Team offensive/defensive strength
QB quality
Down and distance
Field position
Game situation (score, time remaining)

2. Model Training

Training teaches the model patterns from historical data. You specify:

Seasons: Which years of data to use (e.g., 2016-2024)
Profile: How thorough the training should be
- Dev: Quick test (~5 min, 50k samples)
- Fast: Standard training (~15 min, 120k samples)
- Full: Comprehensive (~2+ hours, all data)
Inference Method: How the model learns
- ADVI: Faster, approximate (good for dev/fast)
- NUTS: Slower, exact MCMC (best for full training)

3. Simulation

Simulation runs the game thousands of times using the trained model. Each simulation:

Generates drives using EPA predictions
Converts drive EPA to points
Alternates possessions between teams
Records final score

After 10,000 simulations, you get distributions: "Chiefs win 58% of the time, average score 27-24."

4. Model Artifacts

Each trained model is saved as an "artifact" with:

Model Hash: Unique identifier (e.g., "a3f2b1c9")
Seasons: Training data used
Metrics: Performance statistics
Active Status: Whether it's used by default

You can have multiple models and switch between them. Only one can be "active" at a time.

Basic Workflow

Here's the typical workflow for using the system:

Step 1: Train a Model

First, you need a trained model. Go to Train Model and:

Select seasons (e.g., "2016,2017,2018,2019,2020,2021,2022,2023,2024")
Choose profile (start with "Fast" for ~15 minutes)
Click "Start Training"
Wait for completion (check job status)

Note: Training can take 15 minutes to several hours depending on profile.

Step 2: Run a Simulation

Once you have an active model:

Go to New Simulation
Enter teams (e.g., Home: "KC", Away: "BUF")
Enter QBs (e.g., "Patrick Mahomes", "Josh Allen")
Set number of simulations (default 10,000 is good)
Click "Submit Simulation"
View results on the job detail page

Step 3: Interpret Results

The results show:

Win Probability: % chance home team wins
Score Distribution: Average scores and ranges
Spread/Total: Predicted point spread and total points
Quantiles: 5th, 25th, 50th, 75th, 95th percentiles

Training a Model: Detailed Guide

When to Train

First time using the system
After new season data becomes available
When you want to test different training configurations
When you want to use different season ranges

Training Parameters Explained

Seasons

Format: Comma-separated list (e.g., "2016,2017,2018,2019,2020,2021,2022,2023,2024")

Recommendation: Use recent seasons (last 5-8 years). Older data may be less relevant due to rule changes.

Training Profile

Profile	Time	Samples	Chains	Use Case
Dev	~5 min	50k	2	Quick testing, development
Fast	~15 min	120k	2	Standard use, good balance
Full	~2+ hours	All data	4	Production, best accuracy
Overnight	~4+ hours	All data	4 (NUTS)	Highest quality, run overnight

Inference Method

Auto: Uses ADVI for dev/fast, NUTS for full (recommended)
ADVI: Faster, approximate Bayesian inference
NUTS: Slower, exact MCMC sampling (best quality)
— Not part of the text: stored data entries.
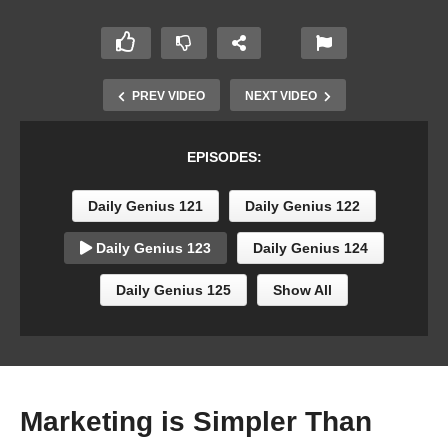
PREV VIDEO
NEXT VIDEO
EPISODES:
Daily Genius 121
Daily Genius 122
Daily Genius 123
Daily Genius 124
Daily Genius 125
Show All
Marketing is Simpler Than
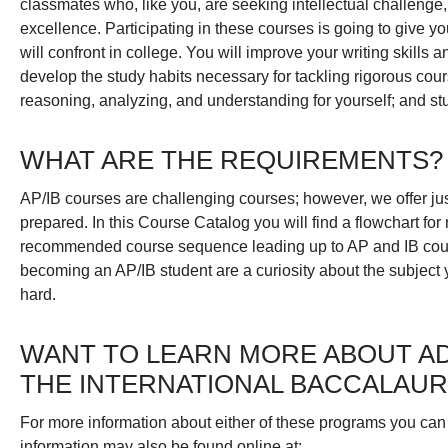
classmates who, like you, are seeking intellectual challenge,
excellence. Participating in these courses is going to give yo
will confront in college. You will improve your writing skill
develop the study habits necessary for tackling rigorous cou
reasoning, analyzing, and understanding for yourself; and stu
WHAT ARE THE REQUIREMENTS?
AP/IB courses are challenging courses; however, we offer jus
prepared. In this Course Catalog you will find a flowchart for
recommended course sequence leading up to AP and IB course
becoming an AP/IB student are a curiosity about the subject 
hard.
WANT TO LEARN MORE ABOUT A
THE INTERNATIONAL BACCALAU
For more information about either of these programs you can
information may also be found online at:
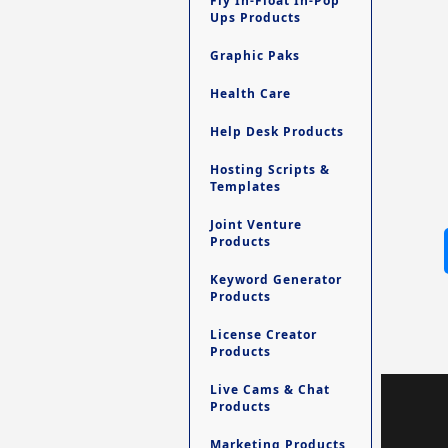
Fly In-Float In-Pop
Ups Products
Graphic Paks
Health Care
Help Desk Products
Hosting Scripts &
Templates
Joint Venture
Products
Keyword Generator
Products
License Creator
Products
Live Cams & Chat
Products
Marketing Products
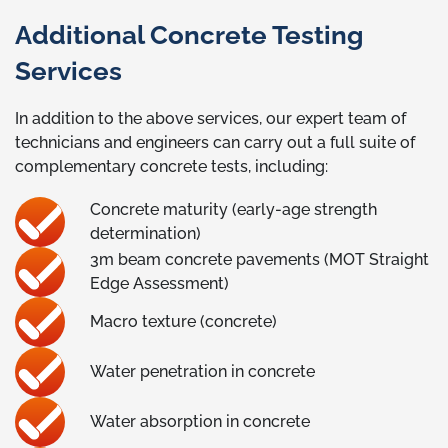
Additional Concrete Testing
Services
In addition to the above services, our expert team of
technicians and engineers can carry out a full suite of
complementary concrete tests, including:
Concrete maturity (early-age strength
determination)
3m beam concrete pavements (MOT Straight
Edge Assessment)
Macro texture (concrete)
Water penetration in concrete
Water absorption in concrete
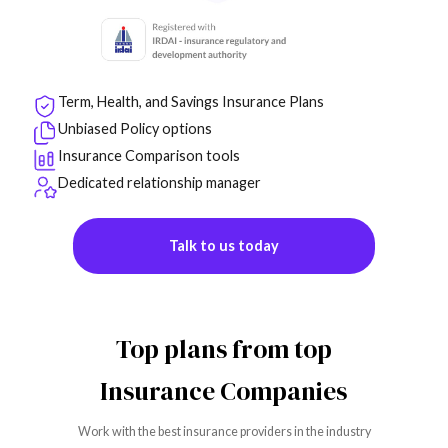
Term, Health, and Savings Insurance Plans
Unbiased Policy options
Insurance Comparison tools
Dedicated relationship manager
Talk to us today
Top plans from top
Insurance Companies
Work with the best insurance providers in the industry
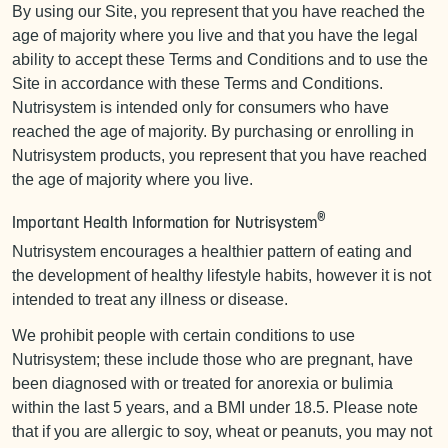
By using our Site, you represent that you have reached the
age of majority where you live and that you have the legal
ability to accept these Terms and Conditions and to use the
Site in accordance with these Terms and Conditions.
Nutrisystem is intended only for consumers who have
reached the age of majority. By purchasing or enrolling in
Nutrisystem products, you represent that you have reached
the age of majority where you live.
®
Important Health Information for Nutrisystem
Nutrisystem encourages a healthier pattern of eating and
the development of healthy lifestyle habits, however it is not
intended to treat any illness or disease.
We prohibit people with certain conditions to use
Nutrisystem; these include those who are pregnant, have
been diagnosed with or treated for anorexia or bulimia
within the last 5 years, and a BMI under 18.5. Please note
that if you are allergic to soy, wheat or peanuts, you may not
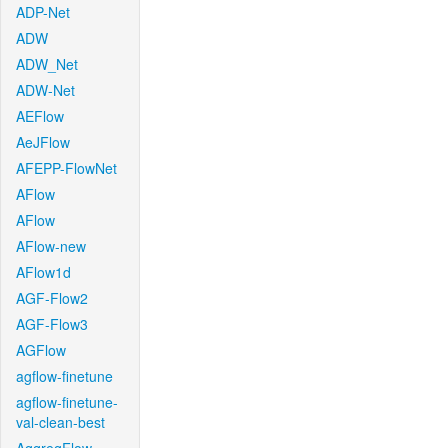
ADP-Net
ADW
ADW_Net
ADW-Net
AEFlow
AeJFlow
AFEPP-FlowNet
AFlow
AFlow
AFlow-new
AFlow1d
AGF-Flow2
AGF-Flow3
AGFlow
agflow-finetune
agflow-finetune-
val-clean-best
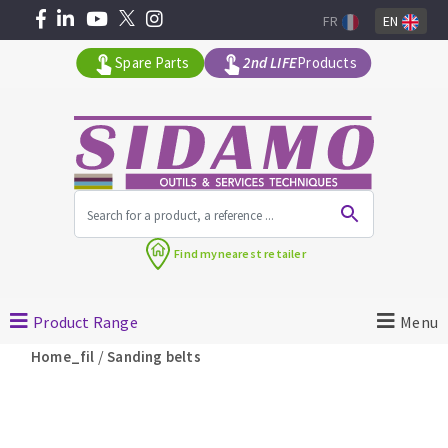
FR
EN
Spare Parts
2nd LIFE
Products
All products by range
Find my
nearest retailer
MACHINERY FOR BUILDING
Product Range
Menu
Angle grinders
/
Home_fil
Sanding belts
Petrol saws
Surfaceuses à béton
core-drilling machines
DIAMOND TOOLS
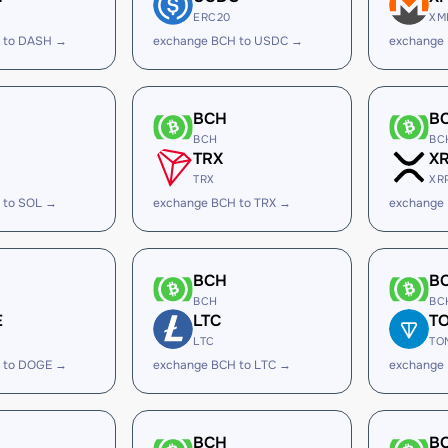
ERC20
XM
 to DASH →
exchange BCH to USDC →
exchange
BCH
B
BCH
BC
TRX
X
TRX
XR
 to SOL →
exchange BCH to TRX →
exchange
BCH
B
BCH
BC
E
LTC
T
LTC
TO
 to DOGE →
exchange BCH to LTC →
exchange
BCH
B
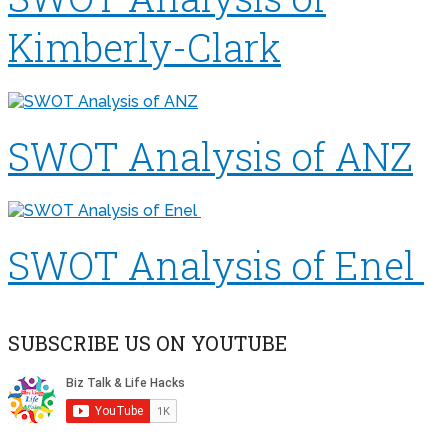
Kimberly-Clark
SWOT Analysis of ANZ
SWOT Analysis of Enel
SUBSCRIBE US ON YOUTUBE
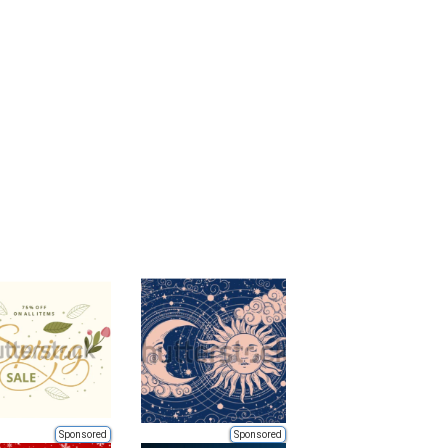
Sponsored
Sponsored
Example: Your First Training

For Beginners:

Go to Train Model
Seasons: 2016,2017,2018,2019,2020,2021,2022,2023,2024
Profile: Fast (good balance of speed and quality)
Inference: Auto
Click "Start Training"
Wait ~15 minutes (check job status page)
Model will be set as active automatically

Monitoring Training Progress

After starting training:

You'll be redirected to the job detail page
Watch the log for progress updates
Status will change: Queued → Running → Succeeded
When complete, model appears in Model Registry

Running Simulations: Detailed Guide

Required Information

Home Team: 2-3 letter abbreviation (e.g., "KC", "BUF", "SF")
Away Team: 2-3 letter abbreviation
Home QB: Full name (e.g., "Patrick Mahomes")
Away QB: Full name (e.g., "Josh Allen")

Optional Parameters

Number of Simulations: Default 10,000 is good. More = more accurate but slower.
Random Seed: For reproducibility (default 42 is fine)
Model: Use active model (default) or select specific model
Market CSV: Path to betting market data (advanced)
Market Blend Weight: 0-1, how much to blend with market (0 = model only)

Example: Chiefs vs Bills

Scenario: You want to simulate Chiefs (home) vs Bills (away)

Go to New Simulation
Home Team: KC
Away Team: BUF
Home QB: Patrick Mahomes
Away QB: Josh Allen
Simulations: 10000 (default)
Click "Submit Simulation"

Result: You'll see win probability, score distributions, and more.

Understanding QB Names

QB names should match how they appear in NFL data. Common formats:

"Patrick Mahomes" (not "P. Mahomes" or "Mahomes")
"Josh Allen" (not "J. Allen")
"Lamar Jackson" (full name)

Tip: If unsure, check recent game logs or use the QB's full name as it appears in official NFL stats.

Market Calibration (Advanced)

Market calibration blends your model's predictions with betting market consensus:

w = 0.0: Use only model predictions (default)
w = 0.5: Equal blend of model and market
w = 1.0: Use only market predictions

When to use: If you have betting market data and want to incorporate market wisdom. Requires a CSV file with columns: game_id, spread_home, total, home_team, away_team.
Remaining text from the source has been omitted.